• _EXERCISE DIRECTIONS_: Could you copy every line of the data that contains the word "April"?

(Dataset records)
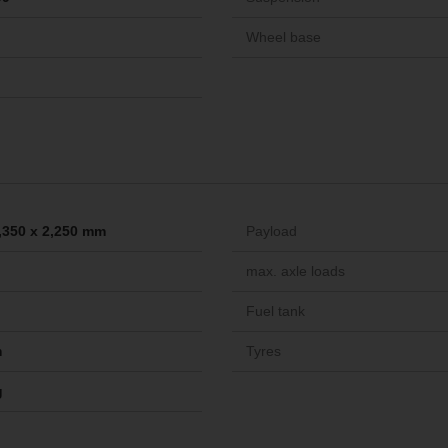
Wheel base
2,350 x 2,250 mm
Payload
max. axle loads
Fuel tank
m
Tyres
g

--

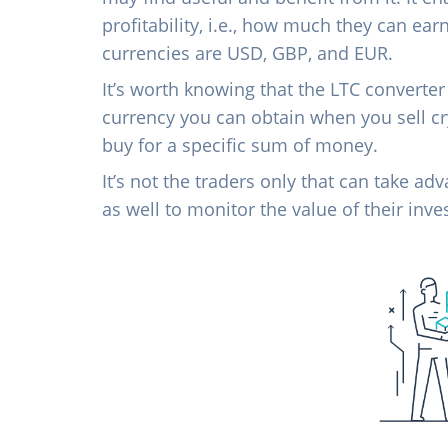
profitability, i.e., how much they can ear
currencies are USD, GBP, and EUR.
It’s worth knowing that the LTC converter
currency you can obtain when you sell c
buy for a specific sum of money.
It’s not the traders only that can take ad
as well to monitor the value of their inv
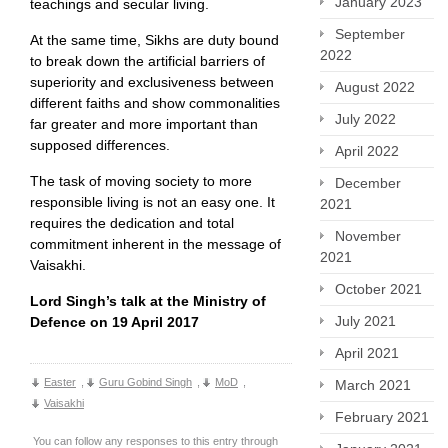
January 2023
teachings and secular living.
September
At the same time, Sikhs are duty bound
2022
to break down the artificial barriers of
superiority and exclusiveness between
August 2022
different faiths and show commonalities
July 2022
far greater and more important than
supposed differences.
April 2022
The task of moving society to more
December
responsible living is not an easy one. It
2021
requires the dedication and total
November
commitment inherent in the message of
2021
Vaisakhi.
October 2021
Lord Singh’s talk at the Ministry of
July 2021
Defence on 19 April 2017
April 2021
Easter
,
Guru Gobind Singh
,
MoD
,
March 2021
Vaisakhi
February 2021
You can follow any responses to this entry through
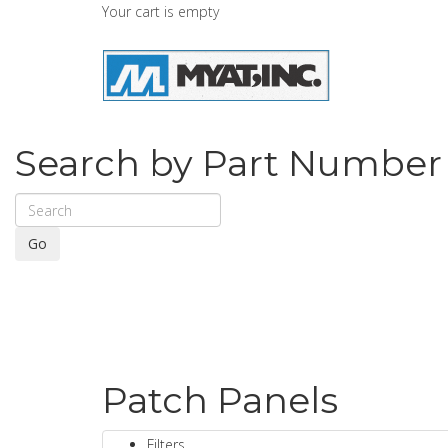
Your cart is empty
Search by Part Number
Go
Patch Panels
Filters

==

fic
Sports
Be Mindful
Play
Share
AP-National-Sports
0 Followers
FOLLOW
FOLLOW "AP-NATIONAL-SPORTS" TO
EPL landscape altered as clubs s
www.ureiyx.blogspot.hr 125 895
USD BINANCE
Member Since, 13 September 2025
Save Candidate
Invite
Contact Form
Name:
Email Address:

• _SOLUTION TO THE EXERCISE_:
April 2022
Defence on 19 April 2017
April 2021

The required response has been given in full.